Negli anni successivi, la ricerca in campo genetico decolla e in tutto il mondo si scoprono centinaia di geni-malattia, anche grazie all’avanzamento della tecnologia che abbatte notevolmente tempi e costi di lettura del Dna. Fin dalla sua nascita il Tigem dispone di macchinari d’avanguardia e si posiziona come leader nel campo: «A un certo punto, però, abbiamo deciso che una volta identificati questi geni bisognava capire perché un loro difetto provocasse determinate malattie, quali fossero i meccanismi biologici compromessi. Oltre a permettere una diagnosi, volevamo provare a trovare delle strategie di cura, in linea con il mandato della Fondazione Telethon, e questo era l’unico modo per farlo.

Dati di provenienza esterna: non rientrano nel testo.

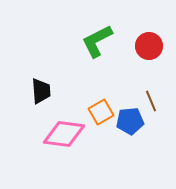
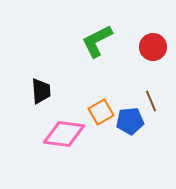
red circle: moved 4 px right, 1 px down
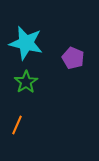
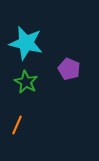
purple pentagon: moved 4 px left, 11 px down
green star: rotated 10 degrees counterclockwise
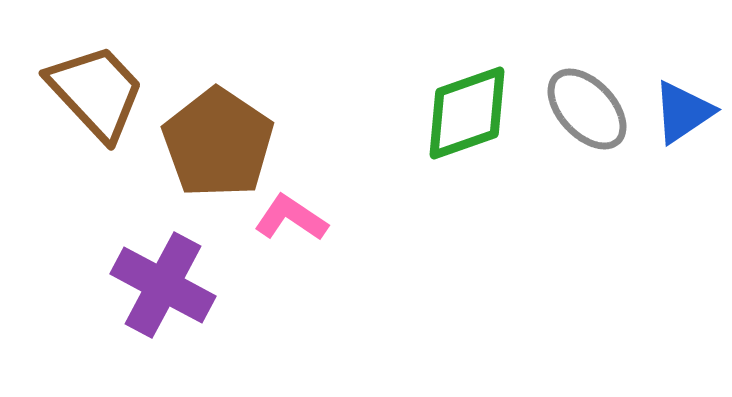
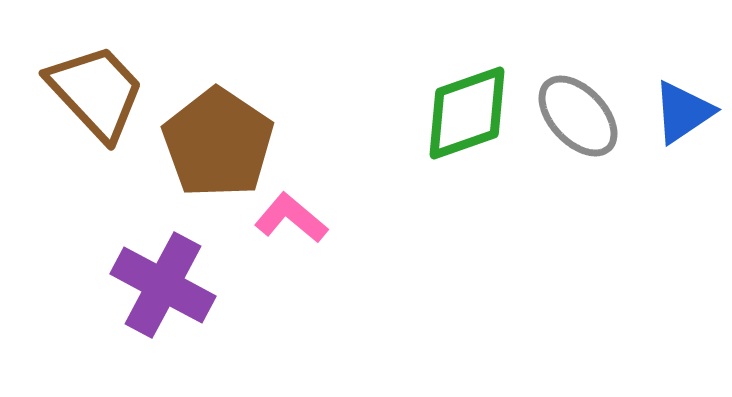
gray ellipse: moved 9 px left, 7 px down
pink L-shape: rotated 6 degrees clockwise
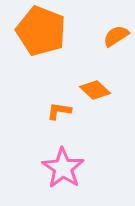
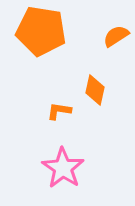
orange pentagon: rotated 12 degrees counterclockwise
orange diamond: rotated 60 degrees clockwise
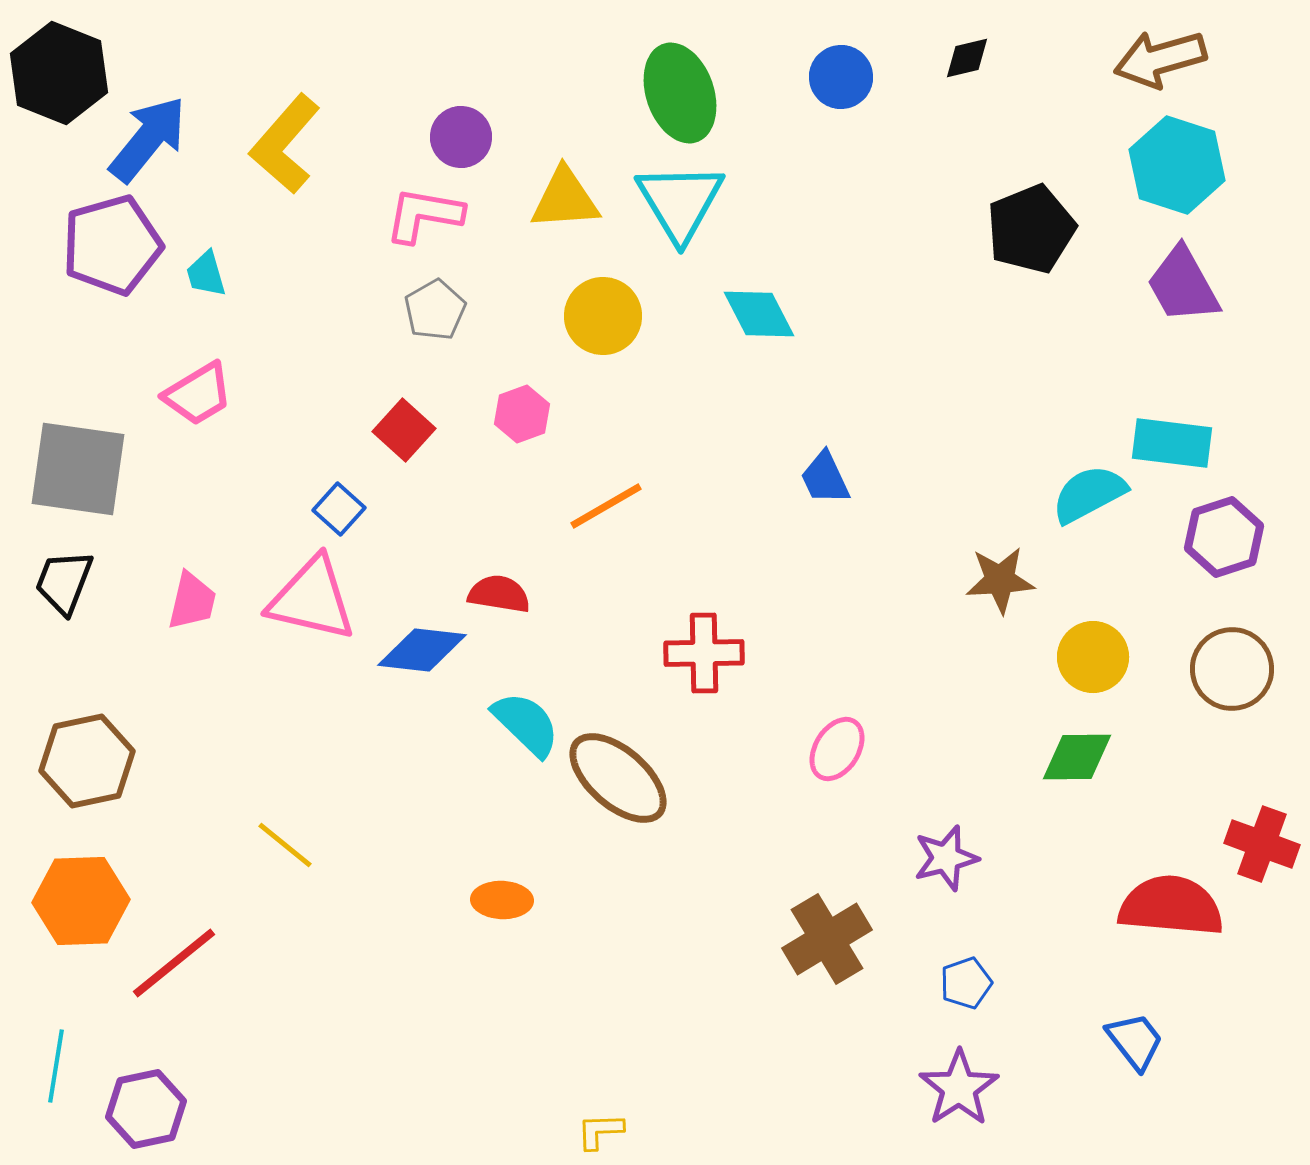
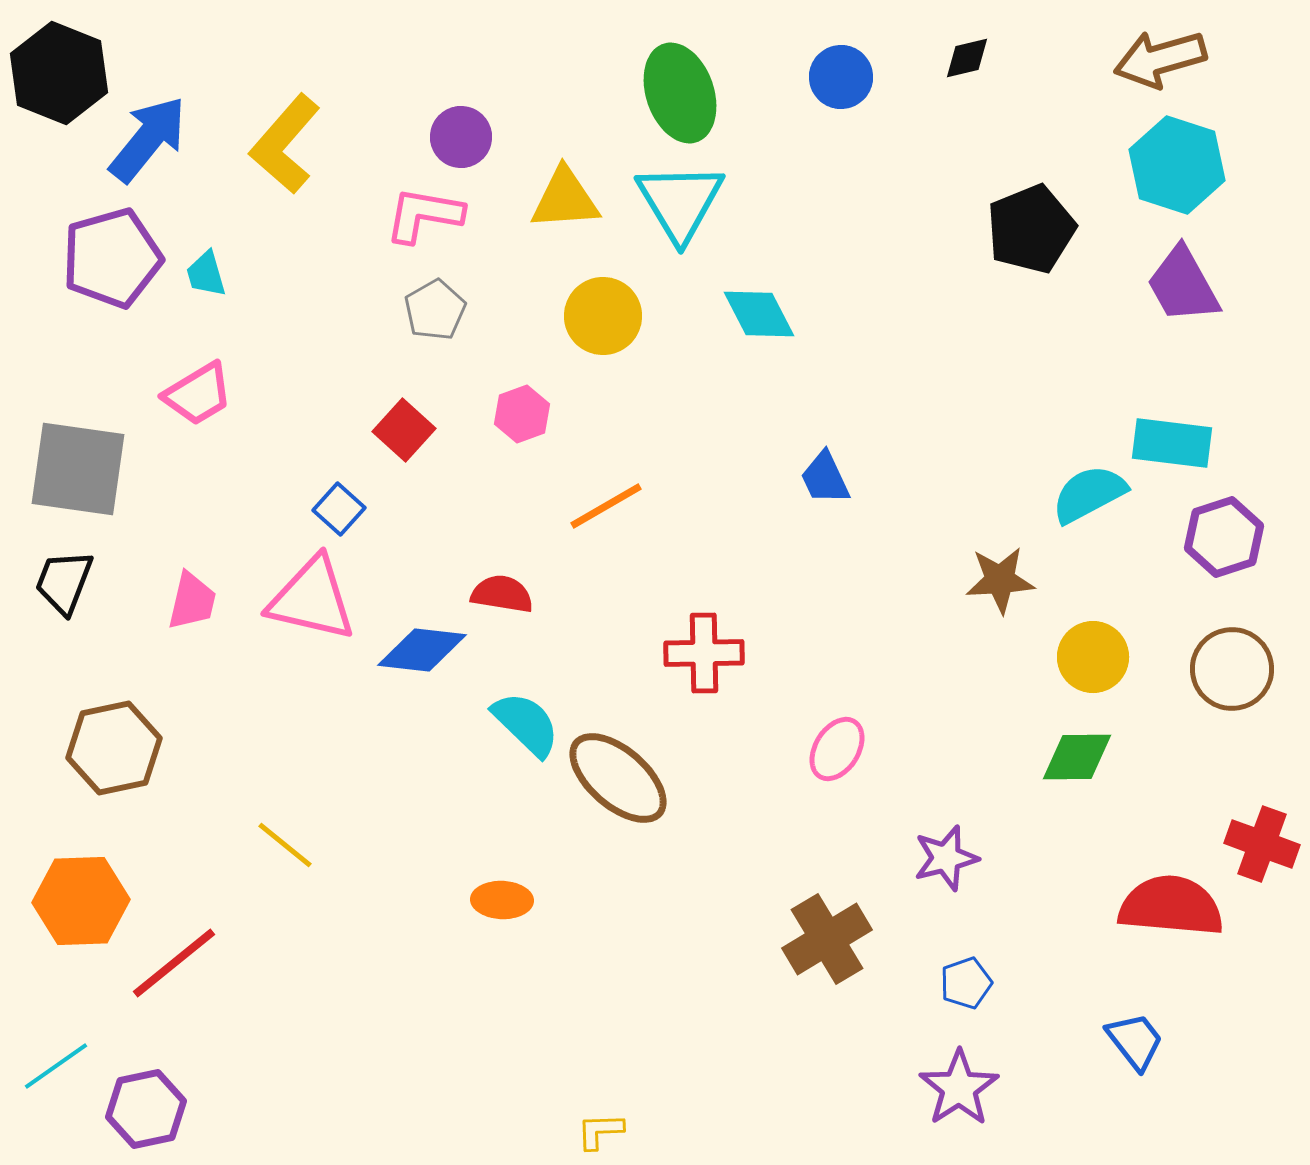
purple pentagon at (112, 245): moved 13 px down
red semicircle at (499, 594): moved 3 px right
brown hexagon at (87, 761): moved 27 px right, 13 px up
cyan line at (56, 1066): rotated 46 degrees clockwise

Con un approccio integrato che mescolasse competenze complementari quali biologia cellulare, genetica e bioinformatica, e sempre all’insegna dell’innovazione».

Per uno scienziato è difficile scegliere quale sia stato il proprio contributo più importante alla conoscenza: nel caso di Ballabio uno dei candidati è certamente il gene TFEB, che nel 2016 gli ha valso anche il prestigioso premio Louis-Jeantet: un direttore d’orchestra che agisce in tutte le cellule, regolando da una parte lo smaltimento di sostanze tossiche, dall’altra la risposta a cambiamenti ambientali quali la carenza di nutrienti o le infezioni. Un meccanismo così potente da essere sfruttato anche dalle cellule tumorali per crescere e che oggi scienziati di tutto il mondo stanno studiando per capire se possa essere governato a fini terapeutici in numerose malattie, genetiche e non.

Ma c’è anche un altro “gene del cuore”, individuato nel 1992: «È quello che determina l’inattivazione del cromosoma X, che negli individui di sesso femminile spegne una delle due copie ed evita così che ci sia una dose doppia dei geni presenti su questo cromosoma, altrimenti molto dannosa: il gene “che fa esistere le donne” per citare uno dei titoli di giornale di allora!».

Ma nessun risultato scientifico è frutto di singoli, come Ballabio tiene a precisare: «Tutto questo non sarebbe stato possibile senza i miei collaboratori, che hanno sempre contribuito con la loro dedizione e le loro idee, e senza la Fondazione Telethon, che ha creduto nella possibilità di fare ricerca brillante e all’avanguardia in Italia, il mio Paese. Grazie anche a tutte le persone che hanno creduto in questo progetto e ci hanno sostenuto con le loro donazioni in tutti questi anni, spero che la nostra passione li convinca a restare al nostro fianco anche in futuro».